The Los Angeles Fire Department have also issued notices on the wells’ nonoperational status.

“These sweeping new charges show that we won’t allow AllenCo to continue allegedly defying the law and disregarding its neighbors when it comes to environmental safety and health protections,” Feuer said in a statement. “This is a matter of environmental justice.”

Nancy Halpern Ibrahim, executive director of the nonprofit ‎Esperanza Community Housing Corporation and organizers behind the neighborhood’s People Not Pozos (People, Not Oil Wells) initiative called the charges against AllenCo long overdue.

“Even during the site’s long closure, our residents witnessed many leaks from the oil wells,” said Ibrahim in a statement. “When they raised concerns for their health to the proper agencies, they received an utter lack of responsiveness. It’s been a long time coming, but this is a great relief to the communities that AllenCo is being charged and will be criminally compelled to resolve these problems.”

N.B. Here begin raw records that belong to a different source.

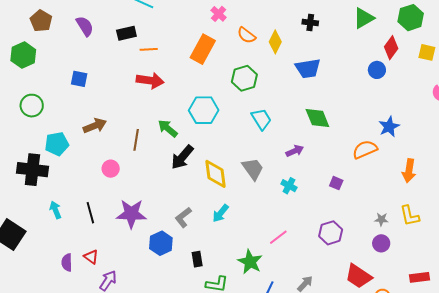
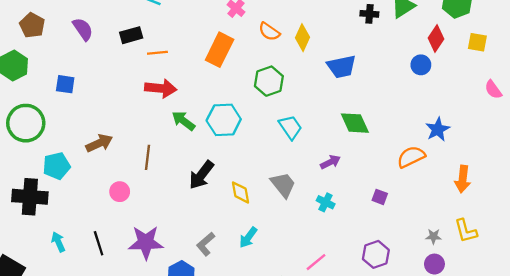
black cross: (310, 23) -> (369, 14), moved
blue square: (79, 79) -> (65, 84), moved
green circle: (32, 106) -> (26, 123), size x1.4
green arrow: (168, 128) -> (183, 121), moved
yellow diamond: (215, 174) -> (240, 192), size x0.7

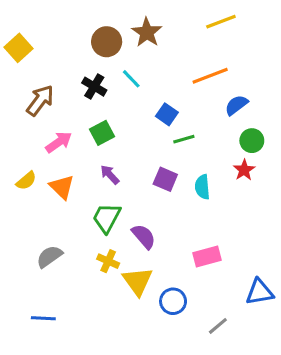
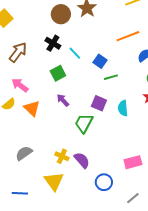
cyan line: (131, 79) -> (75, 53), moved
pink arrow: (59, 142) -> (20, 85), moved, turned -108
green trapezoid: (107, 218) -> (84, 123), moved
purple semicircle: (144, 236) -> (82, 160), moved
pink rectangle: (207, 256) -> (133, 162), moved
yellow triangle: (138, 281) -> (54, 181), moved

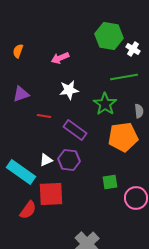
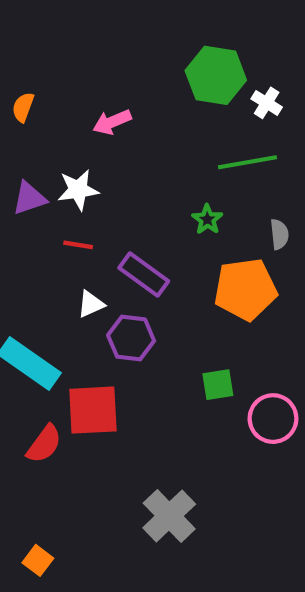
white star: (69, 90) -> (78, 190), moved
green star: (105, 104) -> (207, 219), size x0.6
white triangle: (46, 160) -> (91, 304), moved

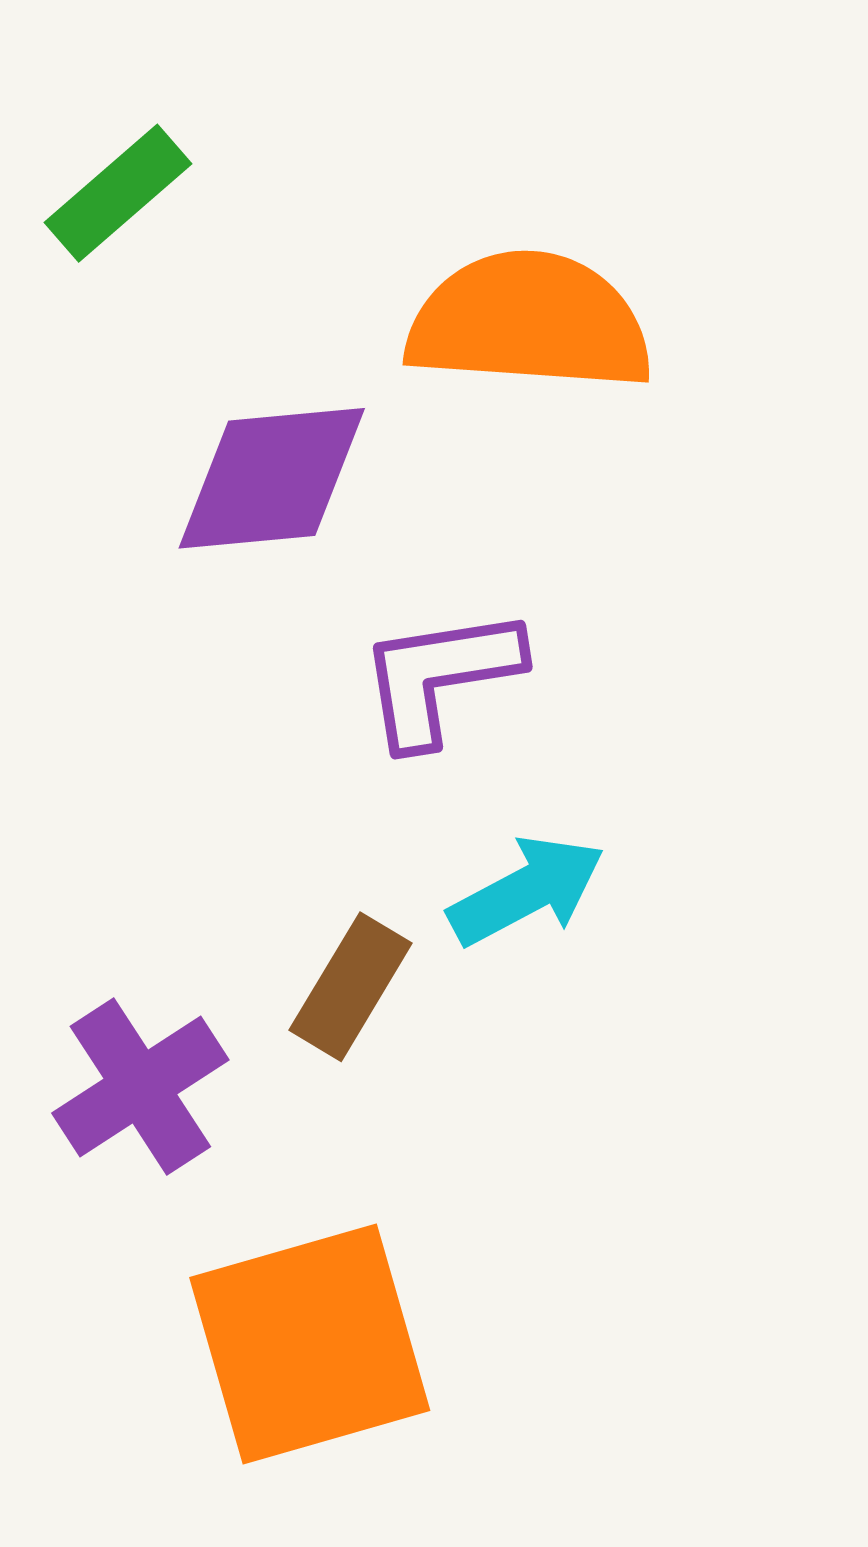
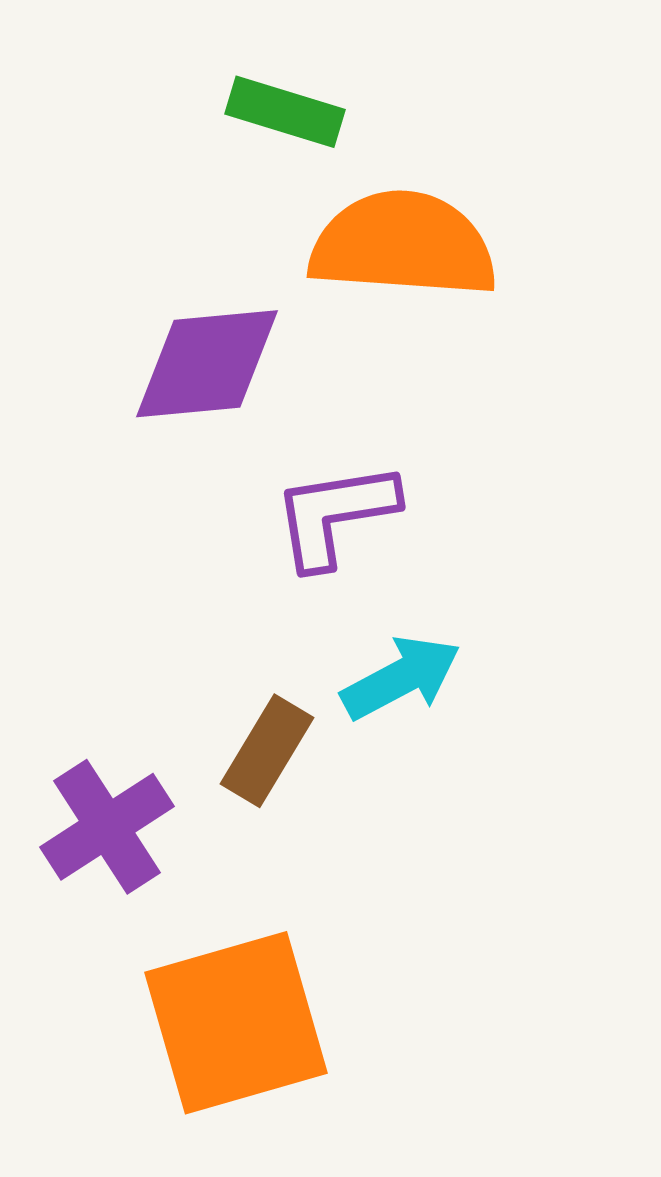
green rectangle: (118, 193) -> (285, 112), moved, turned 58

Community organizer Hugo Garcia with Esperanza Housing said, “So far, state laws that hold oil companies responsible for cleaning up idle oil wells have not been enforced, and it points to the need for new laws in the books to protect people, not polluters.”

In a statement, CalGEM state oil and gas supervisor Uduak-Joe Ntuk said the AllenCo Energy “facility continues to be a potential risk to public health, safety, and the environment.”

An email and phone call to the AllenCo operations were not immediately answered for comment.